Keine Tierversuche mit Implantaten
Der Vorsitzende des Radolfzeller Tierheimes Bertold Keller stellt klar, dass bei der Forschung keine Tierversuche mit Implantaten betrieben werden, sondern den Katzen lediglich ein leicht ablösbares Geschirr mit einem leichten Empfangsgerät angelegt wird. „Wir sind Tierschützer“, betont Keller mit Nachdruck: Und dazu gehöre auch der Schutz von Wildtieren. Bei der Grundlagenforschung werden durch den Logger die Veränderung der Geschwindigkeit der Katze auf den drei Raumachsen aufgezeichnet und später von einem Computerprogramm als Beschleunigungsdaten ausgelesen.

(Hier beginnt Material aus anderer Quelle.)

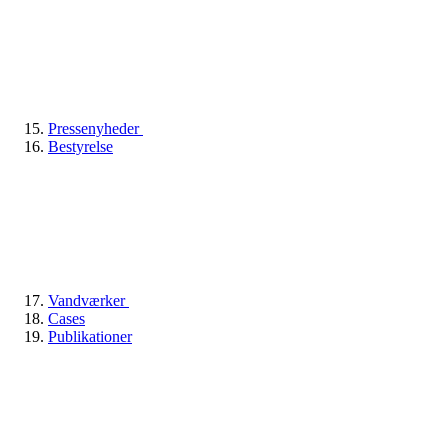
Pressenyheder
Bestyrelse
Vandværker
Cases
Publikationer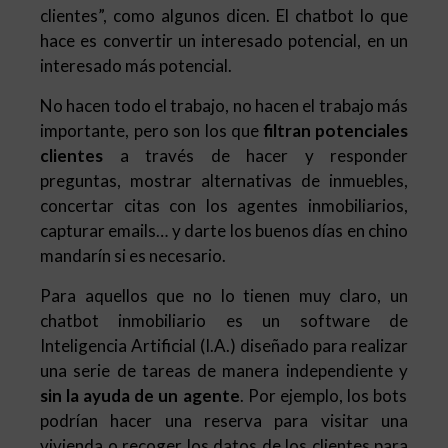
clientes”, como algunos dicen. El chatbot lo que
hace es convertir un interesado potencial, en un
interesado más potencial.
No hacen todo el trabajo, no hacen el trabajo más
importante, pero son los que
filtran potenciales
clientes
a través de hacer y responder
preguntas, mostrar alternativas de inmuebles,
concertar citas con los agentes inmobiliarios,
capturar emails… y darte los buenos días en chino
mandarín si es necesario.
Para aquellos que no lo tienen muy claro, un
chatbot inmobiliario es un software de
Inteligencia Artificial (I.A.) diseñado para realizar
una serie de tareas de manera independiente y
sin la ayuda de un agente
. Por ejemplo, los bots
podrían hacer una reserva para visitar una
vivienda o recoger los datos de los clientes para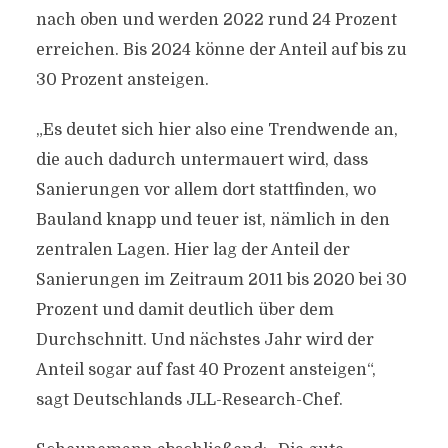
nach oben und werden 2022 rund 24 Prozent
erreichen. Bis 2024 könne der Anteil auf bis zu
30 Prozent ansteigen.
„Es deutet sich hier also eine Trendwende an,
die auch dadurch untermauert wird, dass
Sanierungen vor allem dort stattfinden, wo
Bauland knapp und teuer ist, nämlich in den
zentralen Lagen. Hier lag der Anteil der
Sanierungen im Zeitraum 2011 bis 2020 bei 30
Prozent und damit deutlich über dem
Durchschnitt. Und nächstes Jahr wird der
Anteil sogar auf fast 40 Prozent ansteigen“,
sagt Deutschlands JLL-Research-Chef.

Um diese Daten genau interpretieren zu können, werden die Katzen im Tierheim zu möglichst verschiedenen Verhaltensweisen motiviert, die mit einem Videogerät aufgezeichnet werden. Die Forscher können dann unterscheiden, ob es sich bei den Daten um einen Sprung, eine Pirsch oder um einen Schlaf handelt. Die wissenschaftliche Mitarbeiterin Nina Richter zeichnet zu den erhobenen Daten das dazu passende Verhalten mit einem Videogerät auf – sei es nun das Fressen, Laufen, Rennen oder Schlafen der Katze. Biologin Dina Dechmann spricht bei der über mehrere Monate andauernden Vorarbeit von einer Kalibrierung der Daten, die später eine Interpretation der Bewegungsdaten im Freien ermöglichen soll.

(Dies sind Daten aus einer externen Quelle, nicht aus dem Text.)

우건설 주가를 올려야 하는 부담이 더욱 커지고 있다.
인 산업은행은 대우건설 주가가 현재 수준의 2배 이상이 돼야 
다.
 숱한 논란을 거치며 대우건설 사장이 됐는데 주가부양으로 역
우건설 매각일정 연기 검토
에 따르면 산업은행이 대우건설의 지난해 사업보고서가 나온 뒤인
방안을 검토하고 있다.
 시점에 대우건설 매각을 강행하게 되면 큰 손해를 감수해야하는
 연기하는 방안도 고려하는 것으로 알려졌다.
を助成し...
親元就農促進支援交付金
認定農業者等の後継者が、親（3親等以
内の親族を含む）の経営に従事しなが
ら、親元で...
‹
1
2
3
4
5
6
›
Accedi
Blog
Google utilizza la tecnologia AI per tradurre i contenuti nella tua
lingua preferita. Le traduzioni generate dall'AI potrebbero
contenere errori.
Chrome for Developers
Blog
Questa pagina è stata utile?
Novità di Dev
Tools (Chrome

Bewegungsdaten werden auf eine Datenbank geladen
Das globale Projekt gehört zu dem, was Dina Dechmann „Citizen Science“ nennt. Bei der „Wissenschaft mit den Bürgern“ sollen Logger an Katzenbesitzer ausgegeben werden, die wissen möchten, was ihre Katze im Freien gemacht hat. Nebenbei werden diese Daten von der Wissenschaftlerin für das Projekt ausgewertet. Die Bewegungsdaten sollen auf eine Datenbank geladen werden, bei der der Katzenbesitzer über eine Webseite erfahren kann, wo seine Katze war. Vorab füllt er einen Fragebogen über den Charakter, das Alter und das Geschlecht der Katze aus. Aus den erhobenen Daten und den Tageszyklen kann die Wissenschaftlerin einen Rat über das Verhalten der Katze geben.

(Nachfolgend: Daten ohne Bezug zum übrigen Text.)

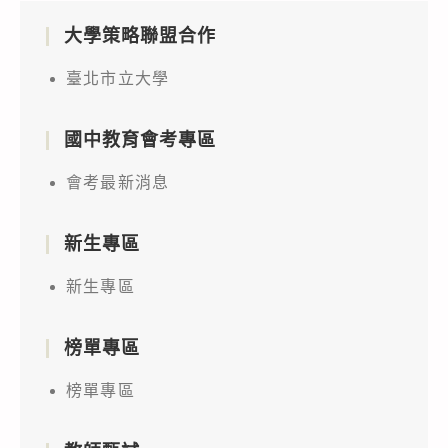
大學策略聯盟合作
臺北市立大學
國中教育會考專區
會考最新消息
新生專區
新生專區
榜單專區
榜單專區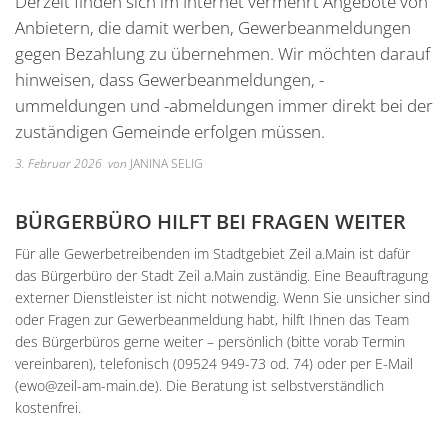
Derzeit finden sich im Internet vermehrt Angebote von
Unterkünfte
Wohnen im A
Kreuzfriedh
Online Anträge
Kommunale Wärmeplanung
Online Portal
Anbietern, die damit werben, Gewerbeanmeldungen
2025
Wohnmobilstellplatz
Integration
Friedhof Kr
gegen Bezahlung zu übernehmen. Wir möchten darauf
Stellenangebote
Bauhofmitarbeiter für die
2026
hinweisen, dass Gewerbeanmeldungen, -
Wein, Bier und Edelbrände
Nachbarschaf
Friedhof Bi
Bekanntmachungen
Errichtung von Fahrradabs
ummeldungen und -abmeldungen immer direkt bei der
Friedhof Sec
zuständigen Gemeinde erfolgen müssen.
Managementplan Natura 
Friedhof Zie
3. Februar 2026
von
JANINA SELIG
Bekanntmachung der Gen
Bekanntmachung zum Beba
BÜRGERBÜRO HILFT BEI FRAGEN WEITER
Kommunalwahl 2026
Für alle Gewerbetreibenden im Stadtgebiet Zeil a.Main ist dafür
das Bürgerbüro der Stadt Zeil a.Main zuständig. Eine Beauftragung
externer Dienstleister ist nicht notwendig. Wenn Sie unsicher sind
oder Fragen zur Gewerbeanmeldung habt, hilft Ihnen das Team
des Bürgerbüros gerne weiter – persönlich (bitte vorab Termin
vereinbaren), telefonisch (09524 949-73 od. 74) oder per E-Mail
(ewo@zeil-am-main.de). Die Beratung ist selbstverständlich
kostenfrei.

Große Unterschiede im Jagdverhalten
Die Katze ist nicht nur Haustier. Sie ist ebenso ein Raubtier und kann die Population von Wildtieren bedrohen. Studien zeigten, dass Katzen nur einen Bruchteil ihrer Beute mit nach Hause bringen. Die Forschung möchte hier Genaueres in Erfahrung bringen. Es gehe nicht um ein Verteufeln der Katzen, sondern um Ratschläge, wie sich die eigene Katze verhält, um Gegenmaßnahmen einleiten zu können, so die Biologin, die selbst eine Katze beherbergt. Die Forschung habe einen ornitologischen Aspekt, weil sie am Erhalt der Vogelbestände interessiert sei. Wo sehr viele Katzen leben, da überleben Spatzen, Buchfinken, Hausrotschwänze oder Amseln nicht so gut – auch in urbanen Gebieten. Bei Katzen gäbe es große Unterschiede im Jagdverhalten, so Dechmann. Mit der Forschung könne man mehr über das Verhalten der eigenen Katze erfahren. Mit der hohen Zahl an Katzen kreiere der Mensch eine hohe Dichte, an die sich kein anderes Tier anpassen könne. Dadurch sei das ökologische Gleichgewicht gestört.
Technische Details
Der Logger ist eine Entwicklung eines ehemaligen Werkstattmitarbeiters an der Universität Konstanz. Der 36 Gramm schwere Logger sendet keine Daten zur Lokalisierung des Trägers, sondern sammelt via GPS nur Daten über dessen Aufenthaltsort sowie dessen Beschleunigungsmuster. Der Logger zeichnet in einer hohen Auflösung 16 Beschleunigungsdaten pro Sekunde auf, die täglich ausgelesen und nach dem Datentransfer vom Max Planck Institut ausgewertet werden. Der Logger wird der Katze mit einem Geschirr umgeschnallt. Sollte das Tier mit diesem Geschirr an einem Objekt hängen bleiben, öffnet sich dessen Sicherheitsverschluss automatisch und das Geschirr fällt ab.